Right now, I’m not as excited about the textual relationship between these characters and phenomena (which I probably won’t know until I watch one of those lore videos) as I am about the story I’m piecing together in my mind. Knowing that the world of Elden Ring is built upon these implicit connections suffuses the whole world with a sense of purpose and humanity. The absence of knowledge but abundance of imagination is what makes Elden Ring, and all of FromSoftware’s games, so good.

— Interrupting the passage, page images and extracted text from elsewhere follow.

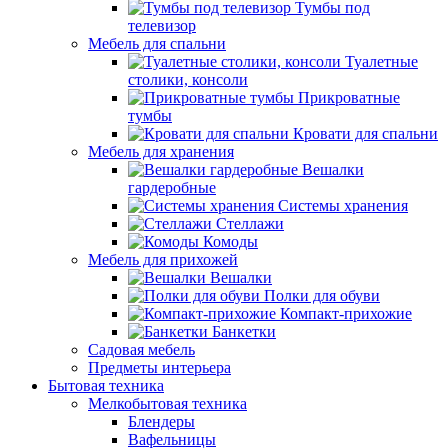
Тумбы под
телевизор
Мебель для спальни
Туалетные
столики, консоли
Прикроватные
тумбы
Кровати для спальни
Мебель для хранения
Вешалки
гардеробные
Системы хранения
Стеллажи
Комоды
Мебель для прихожей
Вешалки
Полки для обуви
Компакт-прихожие
Банкетки
Садовая мебель
Предметы интерьера
Бытовая техника
Мелкобытовая техника
Блендеры
Вафельницы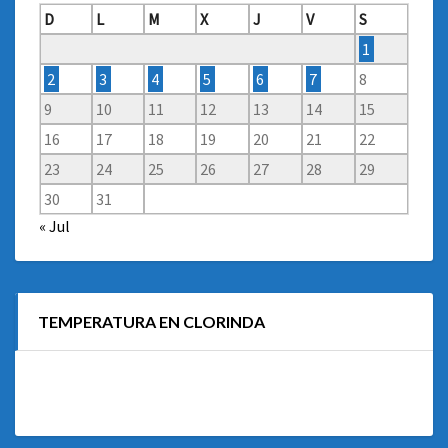
D
L
M
X
J
V
S
1
2
3
4
5
6
7
8
9
10
11
12
13
14
15
16
17
18
19
20
21
22
23
24
25
26
27
28
29
30
31
« Jul
TEMPERATURA EN CLORINDA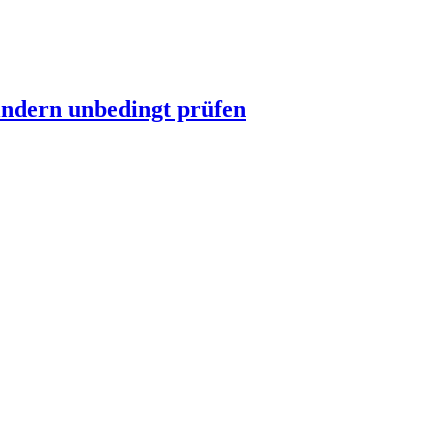
indern unbedingt prüfen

I still don’t know how big Elden Ring’s world is, but right now it feels limitless. I did get one hint, though, that I can’t stop thinking about: I used a rare key to unlock a portal to the edge of the map, emerging far to the east on a floating piece of ruined architecture. On the horizon, I spied a giant cyclone enveloping a floating city surrounded by winged demons. When I first found this place, I just stood and watched in awe. I don’t know when or how I’ll ever get to that city, but it feels like a revelation, a piece of arcane knowledge. I don’t know what to do with it, but it feels precious all the same.
Elden Ring
By Bandai Namco. Available on PlayStation 4, PlayStation 5, Windows PC, Xbox One, and Xbox Series S/X.
Editor’s note: Slate reviewed Elden Ring on PlayStation 5 via a prerelease copy provided by Bandai Namco.